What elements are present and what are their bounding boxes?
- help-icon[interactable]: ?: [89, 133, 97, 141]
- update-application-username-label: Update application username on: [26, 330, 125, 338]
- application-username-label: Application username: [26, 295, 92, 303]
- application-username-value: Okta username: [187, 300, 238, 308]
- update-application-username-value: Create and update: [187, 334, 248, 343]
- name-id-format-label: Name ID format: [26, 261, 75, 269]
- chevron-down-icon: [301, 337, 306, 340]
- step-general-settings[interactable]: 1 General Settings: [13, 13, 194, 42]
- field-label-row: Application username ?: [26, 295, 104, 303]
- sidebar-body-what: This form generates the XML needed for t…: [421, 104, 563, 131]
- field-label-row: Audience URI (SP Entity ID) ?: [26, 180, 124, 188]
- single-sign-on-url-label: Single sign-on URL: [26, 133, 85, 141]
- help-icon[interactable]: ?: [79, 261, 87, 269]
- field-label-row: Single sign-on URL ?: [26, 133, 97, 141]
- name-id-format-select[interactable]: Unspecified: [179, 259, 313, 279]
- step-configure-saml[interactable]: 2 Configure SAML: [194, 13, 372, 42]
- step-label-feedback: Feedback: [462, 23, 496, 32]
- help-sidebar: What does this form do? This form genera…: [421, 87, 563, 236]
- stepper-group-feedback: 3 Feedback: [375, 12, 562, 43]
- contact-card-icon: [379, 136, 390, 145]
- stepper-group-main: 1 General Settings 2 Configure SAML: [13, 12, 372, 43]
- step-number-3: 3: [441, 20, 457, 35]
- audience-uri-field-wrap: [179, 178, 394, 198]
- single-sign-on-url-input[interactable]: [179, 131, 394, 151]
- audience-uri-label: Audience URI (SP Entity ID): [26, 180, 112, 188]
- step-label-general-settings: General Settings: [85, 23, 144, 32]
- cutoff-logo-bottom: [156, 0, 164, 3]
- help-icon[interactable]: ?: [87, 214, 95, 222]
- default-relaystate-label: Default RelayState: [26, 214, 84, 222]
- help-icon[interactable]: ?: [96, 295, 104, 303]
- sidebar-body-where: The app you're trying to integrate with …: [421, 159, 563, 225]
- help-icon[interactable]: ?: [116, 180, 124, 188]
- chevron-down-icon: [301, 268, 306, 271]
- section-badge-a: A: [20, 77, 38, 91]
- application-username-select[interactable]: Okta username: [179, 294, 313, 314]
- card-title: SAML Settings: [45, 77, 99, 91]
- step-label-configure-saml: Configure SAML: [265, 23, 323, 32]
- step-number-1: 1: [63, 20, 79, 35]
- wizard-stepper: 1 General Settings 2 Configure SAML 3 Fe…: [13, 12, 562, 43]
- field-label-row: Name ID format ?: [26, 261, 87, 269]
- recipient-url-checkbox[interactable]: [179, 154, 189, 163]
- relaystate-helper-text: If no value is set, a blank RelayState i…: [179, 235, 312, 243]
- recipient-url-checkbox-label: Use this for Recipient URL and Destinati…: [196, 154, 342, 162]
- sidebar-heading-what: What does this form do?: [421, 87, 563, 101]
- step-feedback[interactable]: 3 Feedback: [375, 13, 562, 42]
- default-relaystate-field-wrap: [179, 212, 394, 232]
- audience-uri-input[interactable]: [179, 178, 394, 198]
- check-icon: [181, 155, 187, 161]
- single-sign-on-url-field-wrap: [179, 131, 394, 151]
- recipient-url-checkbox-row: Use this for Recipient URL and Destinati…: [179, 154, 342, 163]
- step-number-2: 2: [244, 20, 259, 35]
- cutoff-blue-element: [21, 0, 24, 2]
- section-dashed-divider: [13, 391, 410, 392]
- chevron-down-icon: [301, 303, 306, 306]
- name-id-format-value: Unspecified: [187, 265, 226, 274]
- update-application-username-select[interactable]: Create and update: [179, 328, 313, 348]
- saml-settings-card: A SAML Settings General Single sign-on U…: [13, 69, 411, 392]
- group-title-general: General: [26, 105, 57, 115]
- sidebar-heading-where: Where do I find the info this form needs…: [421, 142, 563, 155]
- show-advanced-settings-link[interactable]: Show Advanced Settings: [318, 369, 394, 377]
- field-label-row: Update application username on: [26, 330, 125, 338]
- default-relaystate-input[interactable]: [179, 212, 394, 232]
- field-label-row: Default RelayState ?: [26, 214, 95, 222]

____

The records above are to be repeated in full, word for word.

=== EXERCISE SOLUTION ===
What elements are present and what are their bounding boxes?
- help-icon[interactable]: ?: [89, 133, 97, 141]
- update-application-username-label: Update application username on: [26, 330, 125, 338]
- application-username-label: Application username: [26, 295, 92, 303]
- application-username-value: Okta username: [187, 300, 238, 308]
- update-application-username-value: Create and update: [187, 334, 248, 343]
- name-id-format-label: Name ID format: [26, 261, 75, 269]
- chevron-down-icon: [301, 337, 306, 340]
- step-general-settings[interactable]: 1 General Settings: [13, 13, 194, 42]
- field-label-row: Application username ?: [26, 295, 104, 303]
- sidebar-body-what: This form generates the XML needed for t…: [421, 104, 563, 131]
- field-label-row: Audience URI (SP Entity ID) ?: [26, 180, 124, 188]
- single-sign-on-url-label: Single sign-on URL: [26, 133, 85, 141]
- help-icon[interactable]: ?: [79, 261, 87, 269]
- field-label-row: Single sign-on URL ?: [26, 133, 97, 141]
- name-id-format-select[interactable]: Unspecified: [179, 259, 313, 279]
- step-configure-saml[interactable]: 2 Configure SAML: [194, 13, 372, 42]
- step-label-feedback: Feedback: [462, 23, 496, 32]
- help-sidebar: What does this form do? This form genera…: [421, 87, 563, 236]
- stepper-group-feedback: 3 Feedback: [375, 12, 562, 43]
- contact-card-icon: [379, 136, 390, 145]
- stepper-group-main: 1 General Settings 2 Configure SAML: [13, 12, 372, 43]
- step-number-3: 3: [441, 20, 457, 35]
- audience-uri-field-wrap: [179, 178, 394, 198]
- single-sign-on-url-input[interactable]: [179, 131, 394, 151]
- audience-uri-label: Audience URI (SP Entity ID): [26, 180, 112, 188]
- step-label-general-settings: General Settings: [85, 23, 144, 32]
- cutoff-logo-bottom: [156, 0, 164, 3]
- help-icon[interactable]: ?: [87, 214, 95, 222]
- default-relaystate-label: Default RelayState: [26, 214, 84, 222]
- help-icon[interactable]: ?: [96, 295, 104, 303]
- sidebar-body-where: The app you're trying to integrate with …: [421, 159, 563, 225]
- help-icon[interactable]: ?: [116, 180, 124, 188]
- chevron-down-icon: [301, 268, 306, 271]
- section-badge-a: A: [20, 77, 38, 91]
- application-username-select[interactable]: Okta username: [179, 294, 313, 314]
- card-title: SAML Settings: [45, 77, 99, 91]
- step-label-configure-saml: Configure SAML: [265, 23, 323, 32]
- step-number-1: 1: [63, 20, 79, 35]
- wizard-stepper: 1 General Settings 2 Configure SAML 3 Fe…: [13, 12, 562, 43]
- field-label-row: Name ID format ?: [26, 261, 87, 269]
- recipient-url-checkbox[interactable]: [179, 154, 189, 163]
- relaystate-helper-text: If no value is set, a blank RelayState i…: [179, 235, 312, 243]
- recipient-url-checkbox-label: Use this for Recipient URL and Destinati…: [196, 154, 342, 162]
- sidebar-heading-what: What does this form do?: [421, 87, 563, 101]
- step-feedback[interactable]: 3 Feedback: [375, 13, 562, 42]
- default-relaystate-field-wrap: [179, 212, 394, 232]
- audience-uri-input[interactable]: [179, 178, 394, 198]
- check-icon: [181, 155, 187, 161]
- single-sign-on-url-field-wrap: [179, 131, 394, 151]
- recipient-url-checkbox-row: Use this for Recipient URL and Destinati…: [179, 154, 342, 163]
- step-number-2: 2: [244, 20, 259, 35]
- cutoff-blue-element: [21, 0, 24, 2]
- section-dashed-divider: [13, 391, 410, 392]
- chevron-down-icon: [301, 303, 306, 306]
- name-id-format-value: Unspecified: [187, 265, 226, 274]
- update-application-username-select[interactable]: Create and update: [179, 328, 313, 348]
- saml-settings-card: A SAML Settings General Single sign-on U…: [13, 69, 411, 392]
- group-title-general: General: [26, 105, 57, 115]
- sidebar-heading-where: Where do I find the info this form needs…: [421, 142, 563, 155]
- show-advanced-settings-link[interactable]: Show Advanced Settings: [318, 369, 394, 377]
- field-label-row: Update application username on: [26, 330, 125, 338]
- default-relaystate-input[interactable]: [179, 212, 394, 232]
- field-label-row: Default RelayState ?: [26, 214, 95, 222]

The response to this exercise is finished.